Until now I had been ignoring the younger girl with her. Despite the pigtails I had to guess the other girl, dressed in a cute blue sundress, had to be about seventeen or eighteen. She stepped closer to us and smiled reassuringly.
“Yes, it is her John. Think of me as an intercessor. We can’t stay, but in order for you both to move on, this meeting was necessary.”
“John, this isn’t you,” Christina sobbed as she wrapped her arms around me. “I did this to you. I’m so sorry. Please, please forgive me!” What was she talking about? She gave me my life!
“There’s nothing to forgive,” I told her as gently as I could manage. “You saved my life, Chrissie. I’m the one who should be feeling guilty. You had to die for me to live,” I practically whimpered.
“No, John. Don’t blame yourself. Never, ever blame yourself.”
The other girl moved a step closer. “She’s going to be okay, John. I promise. You have to let her go for her to be able to let you go, okay? You will see one another again.”
I bit my lip. There was something I just had to ask. I’d thought about this all afternoon. I knew it felt sudden, but I couldn’t escape or deny how much closer I felt to both my Angel and Christina now. I didn’t want to give that up.
“Um, just one thing,” I hesitantly asked. They nodded in unison. “If I want to keep dressing like this, may I?”
Christina laughed. She laughed! “What?”
“Don’t laugh!” I teased, poking her lightly in the chest to put a point on my statement even as I smiled at her to show I wasn’t really upset. “Chrissie, I feel closer to you and Angel than I have in a long time. I feel like I’m part of some sort of secret club guys aren’t supposed to be a part of. I don’t want to let that go.”
She nodded happily as she leaned closer to kiss my forehead. I gave her a light squeeze in response. “Of course. Do whatever you have to do to find happiness, but please do find that happiness. Don’t mourn me anymore. I’ll wait for you on the other side, when it’s your time, and not a day sooner, okay?”

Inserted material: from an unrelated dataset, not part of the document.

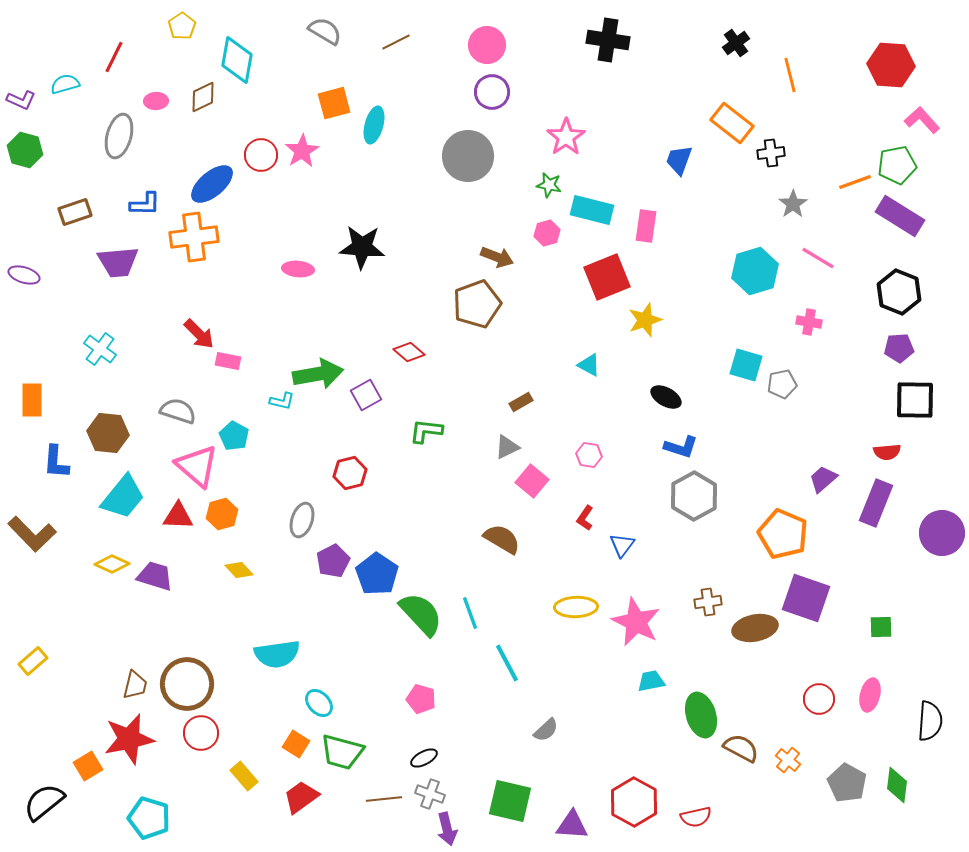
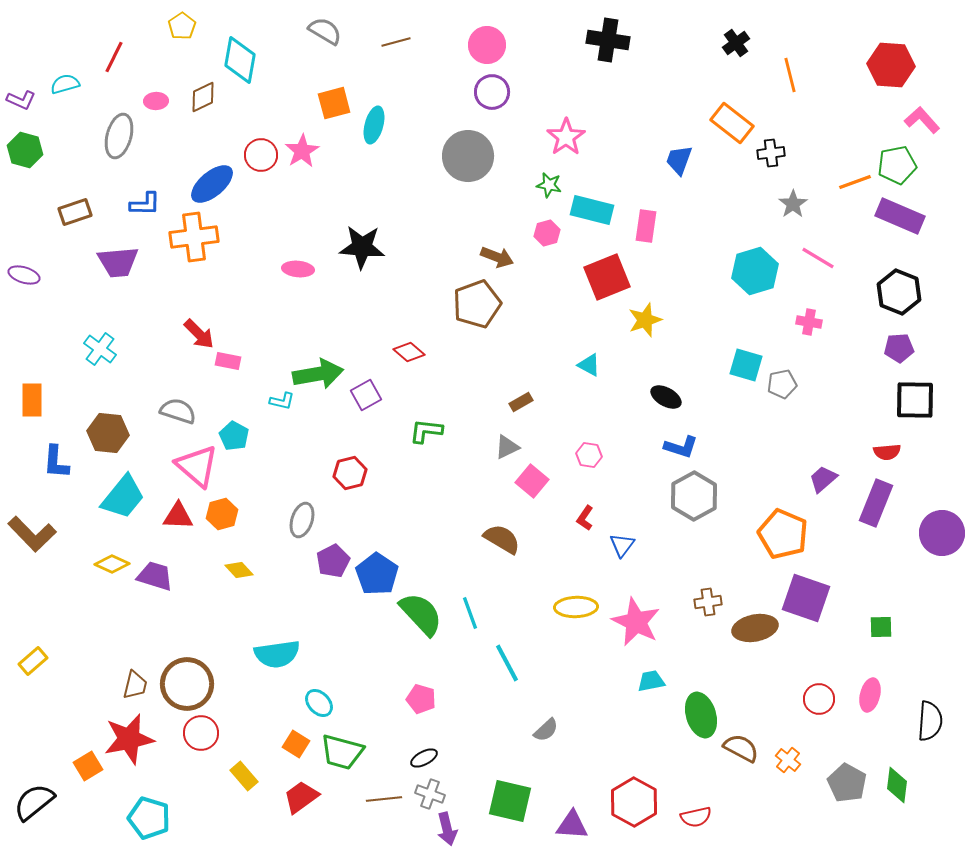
brown line at (396, 42): rotated 12 degrees clockwise
cyan diamond at (237, 60): moved 3 px right
purple rectangle at (900, 216): rotated 9 degrees counterclockwise
black semicircle at (44, 802): moved 10 px left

“Not a day sooner,” I answered happily as I gave her one last sisterly hug. “I love you sis.”
“I love you too, ‘sis’,” she teased. I felt a little blush in my cheeks as she giggled.

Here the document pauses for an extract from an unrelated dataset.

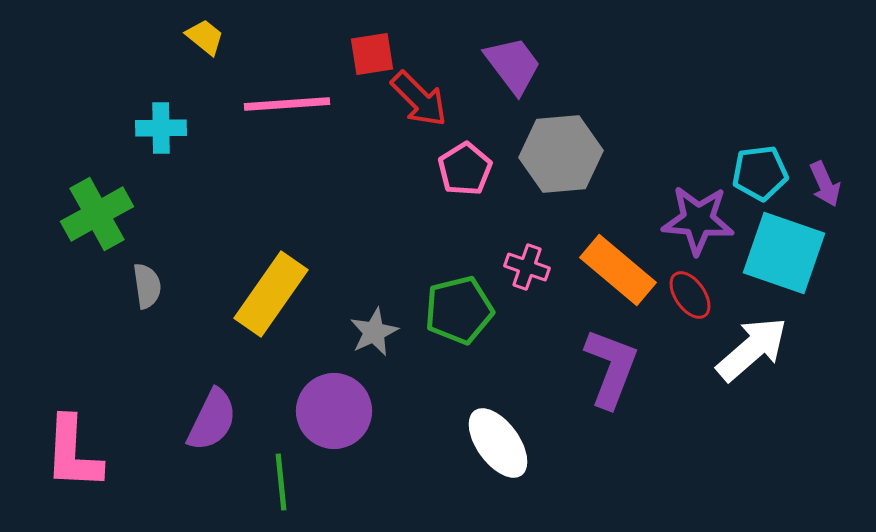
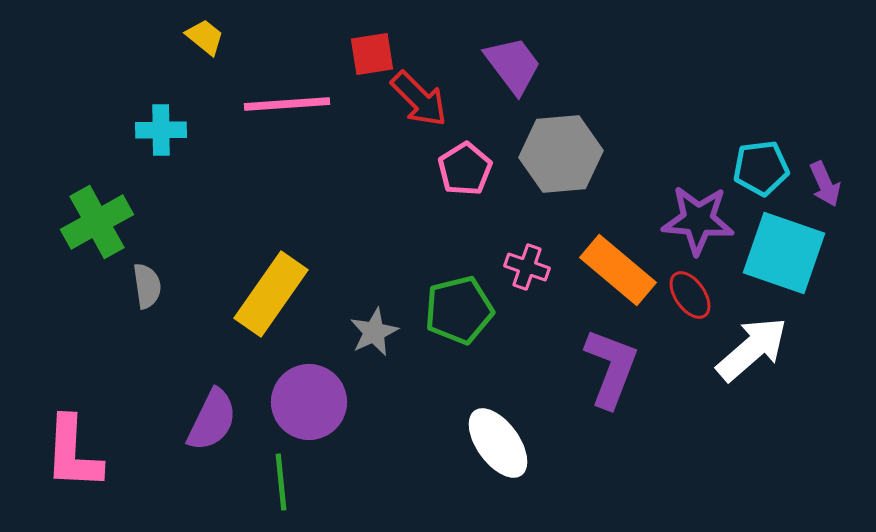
cyan cross: moved 2 px down
cyan pentagon: moved 1 px right, 5 px up
green cross: moved 8 px down
purple circle: moved 25 px left, 9 px up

The other girl took her by the hand and smiled gently. “It’s time, Christina. I’m sorry.”
“Will I ever see you again?”
“When it’s your time, you’ll see us both. Remember to live life to its fullest, so that when your time comes, you’re ready to let go too.” The girl responded. She leaned up to kiss my cheek cheek. I could still feel the warmth of her lips as I smiled and waved.. They stepped away, turned, and she squeezed Christina’s hand. “Let’s go home.”

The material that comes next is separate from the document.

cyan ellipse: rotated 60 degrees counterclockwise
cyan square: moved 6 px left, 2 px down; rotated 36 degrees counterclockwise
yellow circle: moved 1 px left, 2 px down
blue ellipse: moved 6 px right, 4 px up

I woke early the next morning. Darkness pervaded my surroundings. Was that all just a dream? Did that really happen? In the distance, I heard a lilted giggle. I suddenly became aware of something in my hands that felt rough, almost like rustic leather.
I reached out over the nightstand, turning on Christina’s lamp, to find the book from my dreams. I clutched it to my chest as I sat in silence, smiling fondly.